» **Your assignment**: Write the records out again exactly, but without pictures.

======== Working data ========

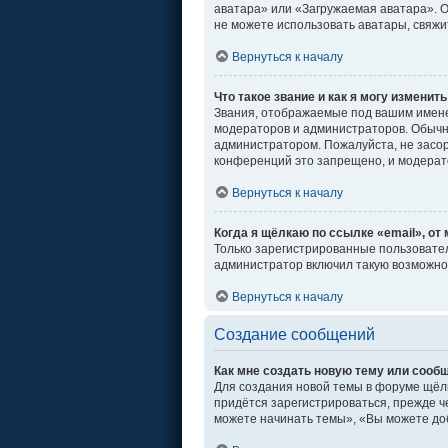
аватара» или «Загружаемая аватара». От
не можете использовать аватары, свяж
Вернуться к началу
Что такое звание и как я могу изменить
Звания, отображаемые под вашим имен
модераторов и администраторов. Обычн
администратором. Пожалуйста, не засо
конференций это запрещено, и модерат
Вернуться к началу
Когда я щёлкаю по ссылке «email», от
Только зарегистрированные пользовател
администратор включил такую возможно
Вернуться к началу
Создание сообщений
Как мне создать новую тему или сооб
Для создания новой темы в форуме щёл
придётся зарегистрироваться, прежде ч
можете начинать темы», «Вы можете доб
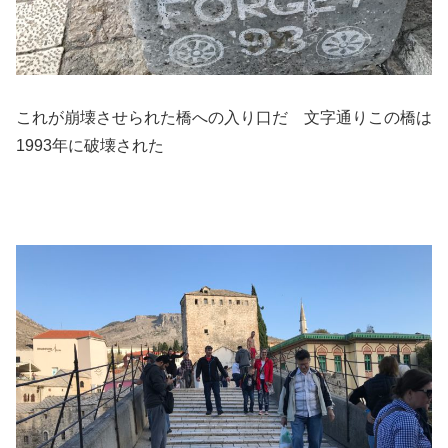
これが崩壊させられた橋への入り口だ 文字通りこの橋は
1993年に破壊された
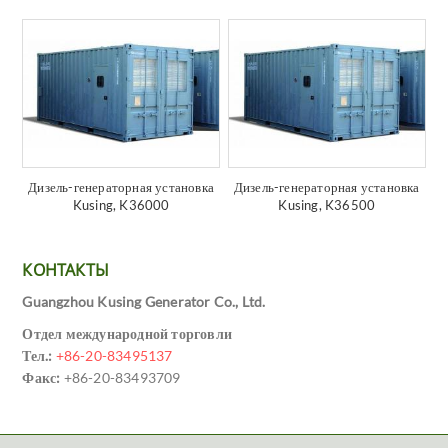
Дизель-генераторная установка
Дизель-генераторная установка
Kusing, K36000
Kusing, K36500
КОНТАКТЫ
Guangzhou Kusing Generator Co., Ltd.
Отдел международной торговли
Тел.:
+86-20-83495137
Факс:
+86-20-83493709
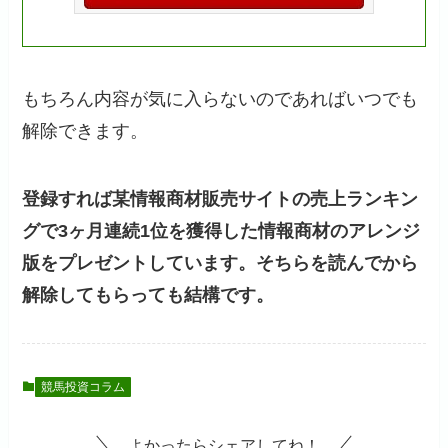
もちろん内容が気に入らないのであればいつでも
解除できます。
登録すれば某情報商材販売サイトの売上ランキン
グで3ヶ月連続1位を獲得した情報商材のアレンジ
版をプレゼントしています。そちらを読んでから
解除してもらっても結構です。
競馬投資コラム
よかったらシェアしてね！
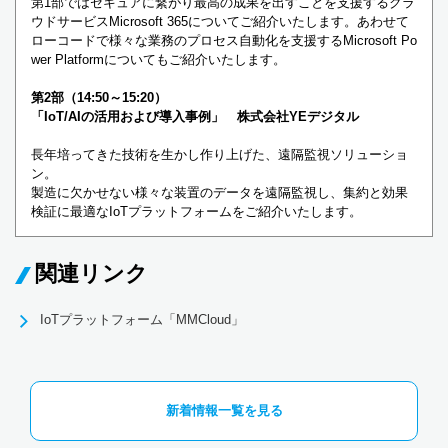
第1部ではセキュアに繋がり最⾼の成果を出すことを⽀援するクラ
ウドサービスMicrosoft 365についてご紹介いたします。あわせて
ローコードで様々な業務のプロセス⾃動化を⽀援するMicrosoft Po
wer Platformについてもご紹介いたします。
第2部（14:50～15:20）
「IoT/AIの活⽤および導⼊事例」 株式会社YEデジタル
⻑年培ってきた技術を⽣かし作り上げた、遠隔監視ソリューショ
ン。
製造に⽋かせない様々な装置のデータを遠隔監視し、集約と効果
検証に最適なIoTプラットフォームをご紹介いたします。
関連リンク
IoTプラットフォーム「MMCloud」
新着情報一覧を見る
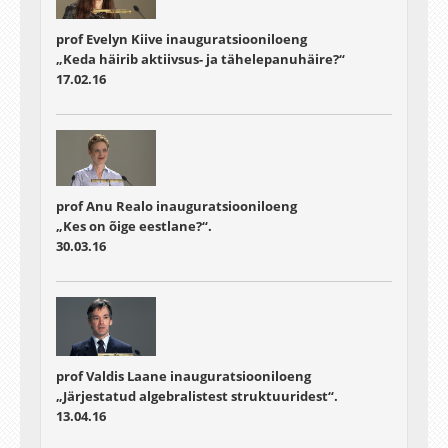
prof Evelyn Kiive inauguratsiooniloeng
„Keda häirib aktiivsus- ja tähelepanuhäire?“
17.02.16
prof Anu Realo inauguratsiooniloeng
„Kes on õige eestlane?“.
30.03.16
prof Valdis Laane inauguratsiooniloeng
„Järjestatud algebralistest struktuuridest“.
13.04.16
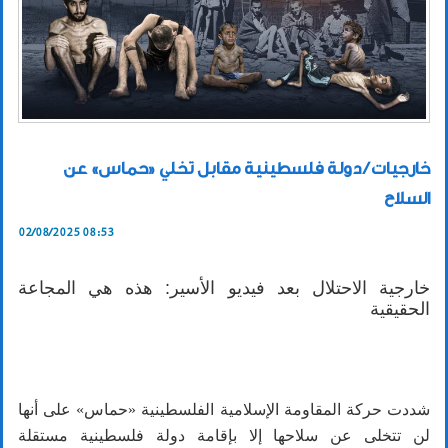
خارجيات / دولة فلسطينية مقابل تخلي «حماس» عن
السلاح
02/08/2025 08:53
خارجية الاحتلال بعد فيديو الأسير: هذه هي المجاعة
الحقيقية
شددت حركة المقاومة الإسلامية الفلسطينية «حماس» على أنها
لن تتخلى عن سلاحها إلا بإقامة دولة فلسطينية مستقلة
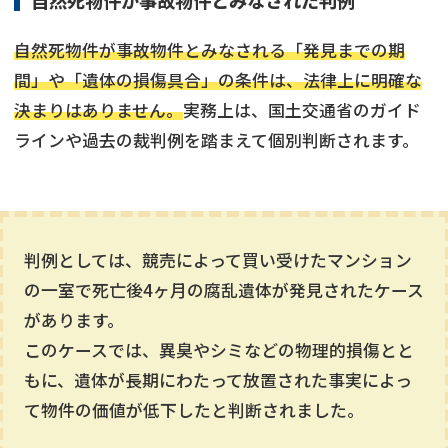
自然死物件が事故物件とみなされた判例
自然死物件が事故物件とみなされる「発見までの期
間」や「遺体の損傷具合」の条件は、法律上に明確な
決まりはありません。
実務上は、国土交通省のガイド
ラインや過去の裁判例を踏まえて個別判断されます。
判例としては、競売によって買い受けたマンション
の一室で死亡後4ヶ月の腐乱遺体が発見されたケース
があります。
このケースでは、異臭やシミなどの物理的損傷とと
もに、遺体が長期にわたって放置された事実によっ
て物件の価値が低下したと判断されました。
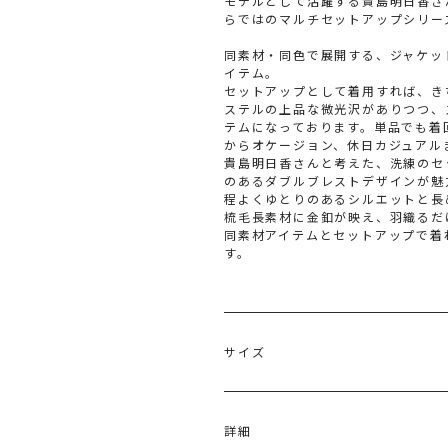
モデルとして活躍する貴島明日香さ
らではのマルチセットアップシリー
同素材・同色で展開する、ジャケッ
イテム。
セットアップとして着用すれば、き
ステルの上品な微光沢がありつつ、
テムになっております。単品でも着
からオケージョン、休日カジュアルま
貴島明日香さんと考えた、洗練のセ
のあるダブルブレストデザインが魅
程よくゆとりのあるシルエットと長
梳毛長素材に金釦が映え、羽織るだ
同素材アイテムとセットアップで着
す。
サイズ
サイズ
バスト
詳細
S
100cm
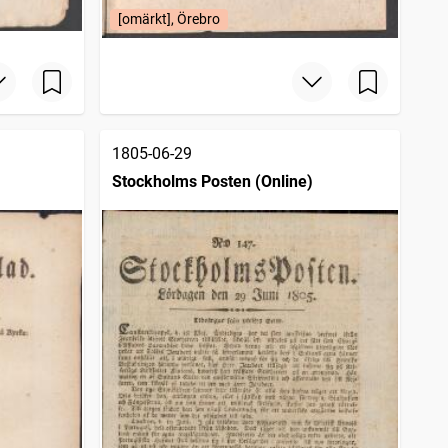
[omärkt], Örebro
1805-06-29
Stockholms Posten (Online)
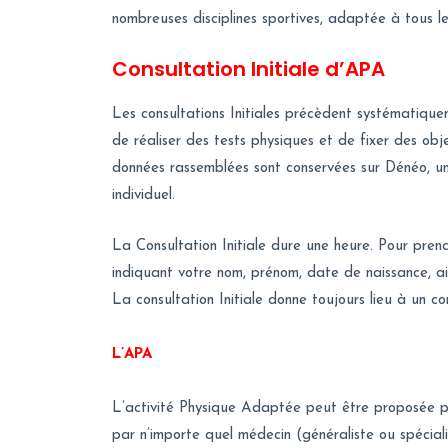
nombreuses disciplines sportives, adaptée à tous le
Consultation Initiale d’APA
Les consultations Initiales précèdent systématique
de réaliser des tests physiques et de fixer des obj
données rassemblées sont conservées sur Dénéo, un
individuel.
La Consultation Initiale dure une heure. Pour pren
indiquant votre nom, prénom, date de naissance, ain
La consultation Initiale donne toujours lieu à un
L’APA
L’activité Physique Adaptée peut être proposée pa
par n’importe quel médecin (généraliste ou spéciali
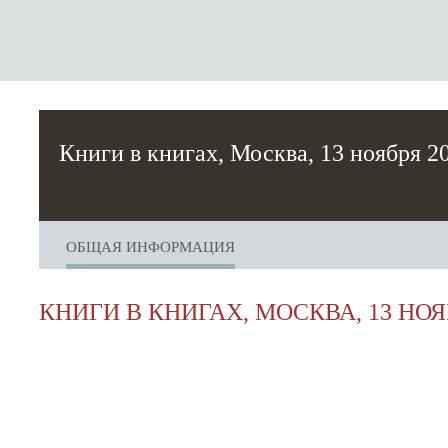
Книги в книгах, Москва, 13 ноября 2
ОБЩАЯ ИНФОРМАЦИЯ
КНИГИ В КНИГАХ, МОСКВА, 13 НОЯ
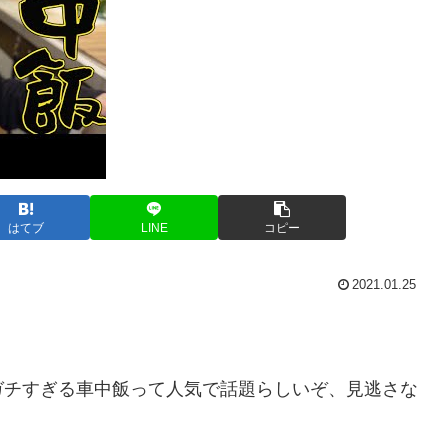
はてブ
LINE
コピー
2021.01.25
ガチすぎる車中飯って人気で話題らしいぞ、見逃さな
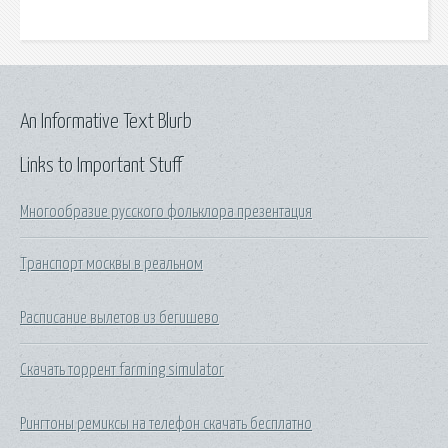
An Informative Text Blurb
Links to Important Stuff
Многообразие русского фольклора презентация
Транспорт москвы в реальном
Расписание вылетов из бегишево
Скачать торрент farming simulator
Рингтоны ремиксы на телефон скачать бесплатно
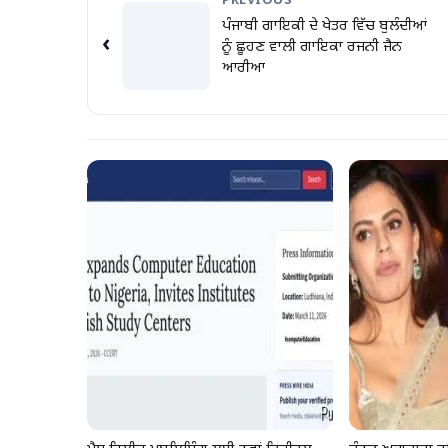
PREVIOUS
ਪੰਜਾਬੀ ਗਾਇਕੀ ਦੇ ਖੇਤਰ ਵਿੱਚ ਬੁਲੰਦੀਆਂ
‹
ਨੂੰ ਛੂਹਣ ਵਾਲੀ ਗਾਇਕਾ ਰਜਨੀ ਜੈਨ
ਆਰੀਆ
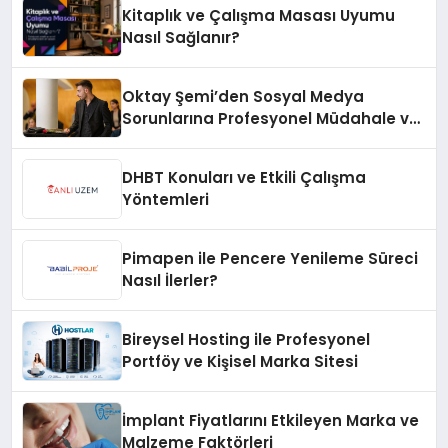
Kitaplık ve Çalışma Masası Uyumu
Nasıl Sağlanır?
Oktay Şemi’den Sosyal Medya
Sorunlarına Profesyonel Müdahale ve
Hızlı Çözüm Desteği
DHBT Konuları ve Etkili Çalışma
Yöntemleri
Pimapen ile Pencere Yenileme Süreci
Nasıl İlerler?
Bireysel Hosting ile Profesyonel
Portföy ve Kişisel Marka Sitesi
İmplant Fiyatlarını Etkileyen Marka ve
Malzeme Faktörleri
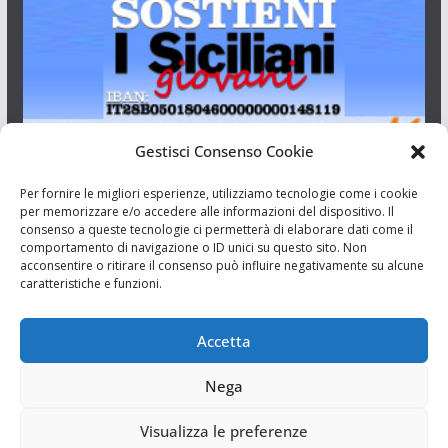
Gestisci Consenso Cookie
I Siciliani Giovani
Per fornire le migliori esperienze, utilizziamo tecnologie come i cookie
per memorizzare e/o accedere alle informazioni del dispositivo. Il
consenso a queste tecnologie ci permetterà di elaborare dati come il
Aut. del tribunale di Catania n.23/2011 del 20/09/2011 Dir.
comportamento di navigazione o ID unici su questo sito. Non
Resp. Riccardo Orioles.
acconsentire o ritirare il consenso può influire negativamente su alcune
caratteristiche e funzioni.
Informativa privacy
Associazione Culturale I Siciliani Giovani
Accetta
via Randazzo 27 Catania
Nega
Visualizza le preferenze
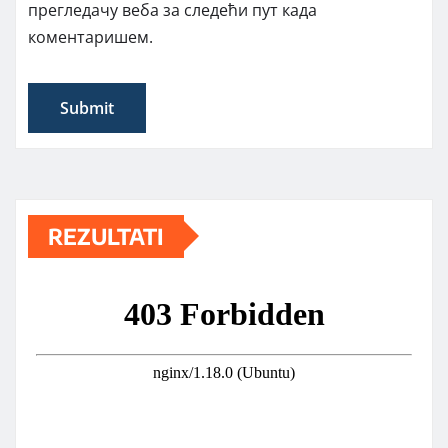
прегледачу веба за следећи пут када
коментаришем.
REZULTATI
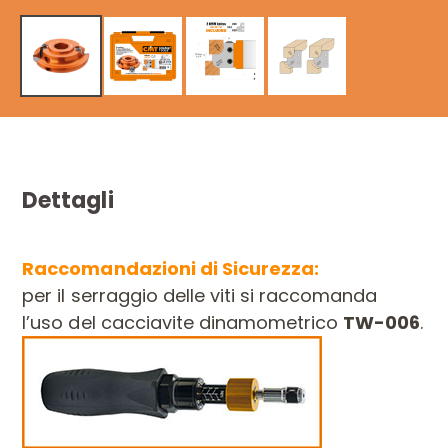
Dettagli
Raccomandazioni di Sicurezza:
per il serraggio delle viti si raccomanda
l’uso del cacciavite dinamometrico
TW-006
.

========

» **Solution to this task**:
аватара» или «Загружаемая аватара». От
не можете использовать аватары, свяж
Вернуться к началу
Что такое звание и как я могу изменить
Звания, отображаемые под вашим имен
модераторов и администраторов. Обычн
администратором. Пожалуйста, не засо
конференций это запрещено, и модерат
Вернуться к началу
Когда я щёлкаю по ссылке «email», от
Только зарегистрированные пользовател
администратор включил такую возможно
Вернуться к началу
Создание сообщений
Как мне создать новую тему или сооб
Для создания новой темы в форуме щёл
придётся зарегистрироваться, прежде ч
можете начинать темы», «Вы можете доб
これが崩壊させられた橋への入り口だ 文字通りこの橋は
1993年に破壊された
Дизель-генераторная установка
Дизель-генераторная установка
Kusing, K36000
Kusing, K36500
КОНТАКТЫ
Guangzhou Kusing Generator Co., Ltd.
Отдел международной торговли
Тел.:
+86-20-83495137
Факс:
+86-20-83493709
もちろん内容が気に入らないのであればいつでも
解除できます。
登録すれば某情報商材販売サイトの売上ランキン
グで3ヶ月連続1位を獲得した情報商材のアレンジ
版をプレゼントしています。そちらを読んでから
解除してもらっても結構です。
競馬投資コラム
よかったらシェアしてね！
第1部ではセキュアに繋がり最⾼の成果を出すことを⽀援するクラ
ウドサービスMicrosoft 365についてご紹介いたします。あわせて
ローコードで様々な業務のプロセス⾃動化を⽀援するMicrosoft Po
wer Platformについてもご紹介いたします。
第2部（14:50～15:20）
「IoT/AIの活⽤および導⼊事例」 株式会社YEデジタル
⻑年培ってきた技術を⽣かし作り上げた、遠隔監視ソリューショ
ン。
製造に⽋かせない様々な装置のデータを遠隔監視し、集約と効果
検証に最適なIoTプラットフォームをご紹介いたします。
関連リンク
IoTプラットフォーム「MMCloud」
新着情報一覧を見る
prof Evelyn Kiive inauguratsiooniloeng
„Keda häirib aktiivsus- ja tähelepanuhäire?“
17.02.16
prof Anu Realo inauguratsiooniloeng
„Kes on õige eestlane?“.
30.03.16
prof Valdis Laane inauguratsiooniloeng
„Järjestatud algebralistest struktuuridest“.
13.04.16
خارجيات / دولة فلسطينية مقابل تخلي «حماس» عن
السلاح
02/08/2025 08:53
خارجية الاحتلال بعد فيديو الأسير: هذه هي المجاعة
الحقيقية
شددت حركة المقاومة الإسلامية الفلسطينية «حماس» على أنها
لن تتخلى عن سلاحها إلا بإقامة دولة فلسطينية مستقلة
自然死物件が事故物件とみなされた判例
自然死物件が事故物件とみなされる「発見までの期
間」や「遺体の損傷具合」の条件は、法律上に明確な
決まりはありません。
実務上は、国土交通省のガイド
ラインや過去の裁判例を踏まえて個別判断されます。
判例としては、競売によって買い受けたマンション
の一室で死亡後4ヶ月の腐乱遺体が発見されたケース
があります。
このケースでは、異臭やシミなどの物理的損傷とと
もに、遺体が長期にわたって放置された事実によっ
て物件の価値が低下したと判断されました。
モデルとして活躍する貴島明日香さ
らではのマルチセットアップシリー
同素材・同色で展開する、ジャケッ
イテム。
セットアップとして着用すれば、き
ステルの上品な微光沢がありつつ、
テムになっております。単品でも着
からオケージョン、休日カジュアルま
貴島明日香さんと考えた、洗練のセ
のあるダブルブレストデザインが魅
程よくゆとりのあるシルエットと長
梳毛長素材に金釦が映え、羽織るだ
同素材アイテムとセットアップで着
す。
サイズ
サイズ
バスト
詳細
S
100cm
[omärkt], Örebro
1805-06-29
Stockholms Posten (Online)
nombreuses disciplines sportives, adaptée à tous le
Consultation Initiale d’APA
Les consultations Initiales précèdent systématique
de réaliser des tests physiques et de fixer des obj
données rassemblées sont conservées sur Dénéo, un
individuel.
La Consultation Initiale dure une heure. Pour pren
indiquant votre nom, prénom, date de naissance, ain
La consultation Initiale donne toujours lieu à un
L’APA
L’activité Physique Adaptée peut être proposée pa
par n’importe quel médecin (généraliste ou spéciali
Книги в книгах, Москва, 13 ноября 2
ОБЩАЯ ИНФОРМАЦИЯ
КНИГИ В КНИГАХ, МОСКВА, 13 НОЯ
はてブ
LINE
コピー
2021.01.25
ガチすぎる車中飯って人気で話題らしいぞ、見逃さな
An Informative Text Blurb
Links to Important Stuff
Многообразие русского фольклора презентация
Транспорт москвы в реальном
Расписание вылетов из бегишево
Скачать торрент farming simulator
Рингтоны ремиксы на телефон скачать бесплатно
PREVIOUS
ਪੰਜਾਬੀ ਗਾਇਕੀ ਦੇ ਖੇਤਰ ਵਿੱਚ ਬੁਲੰਦੀਆਂ
‹
ਨੂੰ ਛੂਹਣ ਵਾਲੀ ਗਾਇਕਾ ਰਜਨੀ ਜੈਨ
ਆਰੀਆ
Kitaplık ve Çalışma Masası Uyumu
Nasıl Sağlanır?
Oktay Şemi’den Sosyal Medya
Sorunlarına Profesyonel Müdahale ve
Hızlı Çözüm Desteği
DHBT Konuları ve Etkili Çalışma
Yöntemleri
Pimapen ile Pencere Yenileme Süreci
Nasıl İlerler?
Bireysel Hosting ile Profesyonel
Portföy ve Kişisel Marka Sitesi
İmplant Fiyatlarını Etkileyen Marka ve
Malzeme Faktörleri
Gestisci Consenso Cookie
I Siciliani Giovani
Per fornire le migliori esperienze, utilizziamo tecnologie come i cookie
per memorizzare e/o accedere alle informazioni del dispositivo. Il
consenso a queste tecnologie ci permetterà di elaborare dati come il
Aut. del tribunale di Catania n.23/2011 del 20/09/2011 Dir.
comportamento di navigazione o ID unici su questo sito. Non
Resp. Riccardo Orioles.
acconsentire o ritirare il consenso può influire negativamente su alcune
caratteristiche e funzioni.
Informativa privacy
Associazione Culturale I Siciliani Giovani
Accetta
via Randazzo 27 Catania
Nega
Visualizza le preferenze
прегледачу веба за следећи пут када
коментаришем.
REZULTATI
Dettagli
Raccomandazioni di Sicurezza:
per il serraggio delle viti si raccomanda
l’uso del cacciavite dinamometrico
TW-006
.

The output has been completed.